* _SUPPLIED DATA_:
*** Begin section ***

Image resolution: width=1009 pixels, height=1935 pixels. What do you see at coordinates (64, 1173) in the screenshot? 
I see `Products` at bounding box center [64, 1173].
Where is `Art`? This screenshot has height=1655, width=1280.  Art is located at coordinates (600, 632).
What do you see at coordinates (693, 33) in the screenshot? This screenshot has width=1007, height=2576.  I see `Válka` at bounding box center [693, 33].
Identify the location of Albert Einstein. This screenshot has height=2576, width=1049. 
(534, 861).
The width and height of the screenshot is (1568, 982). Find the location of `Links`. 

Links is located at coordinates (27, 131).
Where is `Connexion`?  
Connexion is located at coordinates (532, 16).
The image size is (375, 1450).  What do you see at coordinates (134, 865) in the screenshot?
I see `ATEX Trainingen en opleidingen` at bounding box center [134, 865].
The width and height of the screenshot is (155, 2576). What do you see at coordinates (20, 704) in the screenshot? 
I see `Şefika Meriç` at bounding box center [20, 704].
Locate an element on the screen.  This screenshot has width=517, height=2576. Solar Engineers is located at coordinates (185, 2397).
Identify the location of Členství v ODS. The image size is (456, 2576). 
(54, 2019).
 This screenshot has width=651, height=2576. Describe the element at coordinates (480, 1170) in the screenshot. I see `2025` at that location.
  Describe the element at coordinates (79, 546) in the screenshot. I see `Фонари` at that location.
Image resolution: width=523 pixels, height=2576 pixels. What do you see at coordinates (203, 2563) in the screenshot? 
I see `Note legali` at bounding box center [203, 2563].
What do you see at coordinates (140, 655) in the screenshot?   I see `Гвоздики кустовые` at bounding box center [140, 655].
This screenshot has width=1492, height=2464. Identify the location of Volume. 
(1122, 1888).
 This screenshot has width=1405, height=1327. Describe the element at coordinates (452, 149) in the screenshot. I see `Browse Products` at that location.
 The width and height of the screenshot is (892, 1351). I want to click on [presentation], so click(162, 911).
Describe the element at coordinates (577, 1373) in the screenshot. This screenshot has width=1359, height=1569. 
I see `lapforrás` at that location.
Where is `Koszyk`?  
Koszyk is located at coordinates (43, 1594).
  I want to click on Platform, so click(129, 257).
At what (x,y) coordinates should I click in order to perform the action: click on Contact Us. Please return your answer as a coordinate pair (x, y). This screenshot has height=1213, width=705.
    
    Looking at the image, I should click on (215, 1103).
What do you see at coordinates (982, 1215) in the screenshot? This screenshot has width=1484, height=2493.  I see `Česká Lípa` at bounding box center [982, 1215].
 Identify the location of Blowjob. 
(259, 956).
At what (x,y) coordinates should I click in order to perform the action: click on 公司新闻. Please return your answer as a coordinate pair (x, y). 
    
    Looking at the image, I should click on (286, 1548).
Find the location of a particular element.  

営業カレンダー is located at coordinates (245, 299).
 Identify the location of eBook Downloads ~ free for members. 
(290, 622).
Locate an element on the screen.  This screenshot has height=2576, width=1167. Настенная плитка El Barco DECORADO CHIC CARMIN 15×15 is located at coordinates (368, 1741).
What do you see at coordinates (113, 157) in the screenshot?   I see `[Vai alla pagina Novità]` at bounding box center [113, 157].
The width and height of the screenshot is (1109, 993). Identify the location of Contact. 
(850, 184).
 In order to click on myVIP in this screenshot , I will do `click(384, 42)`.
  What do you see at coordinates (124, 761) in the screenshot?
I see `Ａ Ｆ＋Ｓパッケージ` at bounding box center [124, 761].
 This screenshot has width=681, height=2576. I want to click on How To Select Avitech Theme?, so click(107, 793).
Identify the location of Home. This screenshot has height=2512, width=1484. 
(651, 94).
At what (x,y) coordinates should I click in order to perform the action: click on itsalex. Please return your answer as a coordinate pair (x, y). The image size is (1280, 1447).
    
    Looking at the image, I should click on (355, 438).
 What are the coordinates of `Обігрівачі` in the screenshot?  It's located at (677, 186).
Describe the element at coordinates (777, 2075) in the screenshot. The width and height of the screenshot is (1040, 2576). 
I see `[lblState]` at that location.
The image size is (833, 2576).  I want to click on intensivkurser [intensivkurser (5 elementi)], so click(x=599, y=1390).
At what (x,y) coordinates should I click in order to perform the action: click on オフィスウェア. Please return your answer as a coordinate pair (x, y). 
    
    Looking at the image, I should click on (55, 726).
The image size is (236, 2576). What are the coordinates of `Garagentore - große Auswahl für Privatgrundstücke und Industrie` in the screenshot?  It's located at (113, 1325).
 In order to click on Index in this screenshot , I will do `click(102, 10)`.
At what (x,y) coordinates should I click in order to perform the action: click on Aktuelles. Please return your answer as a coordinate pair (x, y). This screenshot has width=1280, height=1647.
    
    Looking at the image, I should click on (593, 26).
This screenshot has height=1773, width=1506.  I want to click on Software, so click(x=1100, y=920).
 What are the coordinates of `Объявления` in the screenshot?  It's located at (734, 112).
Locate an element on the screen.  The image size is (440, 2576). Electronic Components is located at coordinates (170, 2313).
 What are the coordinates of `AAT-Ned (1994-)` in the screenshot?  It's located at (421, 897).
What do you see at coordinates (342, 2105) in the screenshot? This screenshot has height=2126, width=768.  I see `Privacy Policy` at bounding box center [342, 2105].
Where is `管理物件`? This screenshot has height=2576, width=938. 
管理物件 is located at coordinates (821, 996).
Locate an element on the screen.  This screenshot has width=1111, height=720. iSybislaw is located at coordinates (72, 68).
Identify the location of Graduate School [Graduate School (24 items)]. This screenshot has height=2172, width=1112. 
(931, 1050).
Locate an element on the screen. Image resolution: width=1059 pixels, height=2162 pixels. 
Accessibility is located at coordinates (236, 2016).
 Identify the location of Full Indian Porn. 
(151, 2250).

*** End section ***

* _WHAT YOU HAVE TO DO_: The required response is a complete, exact copy of the records.

* _ANSWER SPACE_:
Image resolution: width=1009 pixels, height=1935 pixels. What do you see at coordinates (64, 1173) in the screenshot? 
I see `Products` at bounding box center [64, 1173].
Where is `Art`? This screenshot has height=1655, width=1280.  Art is located at coordinates (600, 632).
What do you see at coordinates (693, 33) in the screenshot? This screenshot has width=1007, height=2576.  I see `Válka` at bounding box center [693, 33].
Identify the location of Albert Einstein. This screenshot has height=2576, width=1049. 
(534, 861).
The width and height of the screenshot is (1568, 982). Find the location of `Links`. 

Links is located at coordinates (27, 131).
Where is `Connexion`?  
Connexion is located at coordinates (532, 16).
The image size is (375, 1450).  What do you see at coordinates (134, 865) in the screenshot?
I see `ATEX Trainingen en opleidingen` at bounding box center [134, 865].
The width and height of the screenshot is (155, 2576). What do you see at coordinates (20, 704) in the screenshot? 
I see `Şefika Meriç` at bounding box center [20, 704].
Locate an element on the screen.  This screenshot has width=517, height=2576. Solar Engineers is located at coordinates (185, 2397).
Identify the location of Členství v ODS. The image size is (456, 2576). 
(54, 2019).
 This screenshot has width=651, height=2576. Describe the element at coordinates (480, 1170) in the screenshot. I see `2025` at that location.
  Describe the element at coordinates (79, 546) in the screenshot. I see `Фонари` at that location.
Image resolution: width=523 pixels, height=2576 pixels. What do you see at coordinates (203, 2563) in the screenshot? 
I see `Note legali` at bounding box center [203, 2563].
What do you see at coordinates (140, 655) in the screenshot?   I see `Гвоздики кустовые` at bounding box center [140, 655].
This screenshot has width=1492, height=2464. Identify the location of Volume. 
(1122, 1888).
 This screenshot has width=1405, height=1327. Describe the element at coordinates (452, 149) in the screenshot. I see `Browse Products` at that location.
 The width and height of the screenshot is (892, 1351). I want to click on [presentation], so click(162, 911).
Describe the element at coordinates (577, 1373) in the screenshot. This screenshot has width=1359, height=1569. 
I see `lapforrás` at that location.
Where is `Koszyk`?  
Koszyk is located at coordinates (43, 1594).
  I want to click on Platform, so click(129, 257).
At what (x,y) coordinates should I click in order to perform the action: click on Contact Us. Please return your answer as a coordinate pair (x, y). This screenshot has height=1213, width=705.
    
    Looking at the image, I should click on (215, 1103).
What do you see at coordinates (982, 1215) in the screenshot? This screenshot has width=1484, height=2493.  I see `Česká Lípa` at bounding box center [982, 1215].
 Identify the location of Blowjob. 
(259, 956).
At what (x,y) coordinates should I click in order to perform the action: click on 公司新闻. Please return your answer as a coordinate pair (x, y). 
    
    Looking at the image, I should click on (286, 1548).
Find the location of a particular element.  

営業カレンダー is located at coordinates (245, 299).
 Identify the location of eBook Downloads ~ free for members. 
(290, 622).
Locate an element on the screen.  This screenshot has height=2576, width=1167. Настенная плитка El Barco DECORADO CHIC CARMIN 15×15 is located at coordinates (368, 1741).
What do you see at coordinates (113, 157) in the screenshot?   I see `[Vai alla pagina Novità]` at bounding box center [113, 157].
The width and height of the screenshot is (1109, 993). Identify the location of Contact. 
(850, 184).
 In order to click on myVIP in this screenshot , I will do `click(384, 42)`.
  What do you see at coordinates (124, 761) in the screenshot?
I see `Ａ Ｆ＋Ｓパッケージ` at bounding box center [124, 761].
 This screenshot has width=681, height=2576. I want to click on How To Select Avitech Theme?, so click(107, 793).
Identify the location of Home. This screenshot has height=2512, width=1484. 
(651, 94).
At what (x,y) coordinates should I click in order to perform the action: click on itsalex. Please return your answer as a coordinate pair (x, y). The image size is (1280, 1447).
    
    Looking at the image, I should click on (355, 438).
 What are the coordinates of `Обігрівачі` in the screenshot?  It's located at (677, 186).
Describe the element at coordinates (777, 2075) in the screenshot. The width and height of the screenshot is (1040, 2576). 
I see `[lblState]` at that location.
The image size is (833, 2576).  I want to click on intensivkurser [intensivkurser (5 elementi)], so click(x=599, y=1390).
At what (x,y) coordinates should I click in order to perform the action: click on オフィスウェア. Please return your answer as a coordinate pair (x, y). 
    
    Looking at the image, I should click on (55, 726).
The image size is (236, 2576). What are the coordinates of `Garagentore - große Auswahl für Privatgrundstücke und Industrie` in the screenshot?  It's located at (113, 1325).
 In order to click on Index in this screenshot , I will do `click(102, 10)`.
At what (x,y) coordinates should I click in order to perform the action: click on Aktuelles. Please return your answer as a coordinate pair (x, y). This screenshot has width=1280, height=1647.
    
    Looking at the image, I should click on (593, 26).
This screenshot has height=1773, width=1506.  I want to click on Software, so click(x=1100, y=920).
 What are the coordinates of `Объявления` in the screenshot?  It's located at (734, 112).
Locate an element on the screen.  The image size is (440, 2576). Electronic Components is located at coordinates (170, 2313).
 What are the coordinates of `AAT-Ned (1994-)` in the screenshot?  It's located at (421, 897).
What do you see at coordinates (342, 2105) in the screenshot? This screenshot has height=2126, width=768.  I see `Privacy Policy` at bounding box center [342, 2105].
Where is `管理物件`? This screenshot has height=2576, width=938. 
管理物件 is located at coordinates (821, 996).
Locate an element on the screen.  This screenshot has width=1111, height=720. iSybislaw is located at coordinates (72, 68).
Identify the location of Graduate School [Graduate School (24 items)]. This screenshot has height=2172, width=1112. 
(931, 1050).
Locate an element on the screen. Image resolution: width=1059 pixels, height=2162 pixels. 
Accessibility is located at coordinates (236, 2016).
 Identify the location of Full Indian Porn. 
(151, 2250).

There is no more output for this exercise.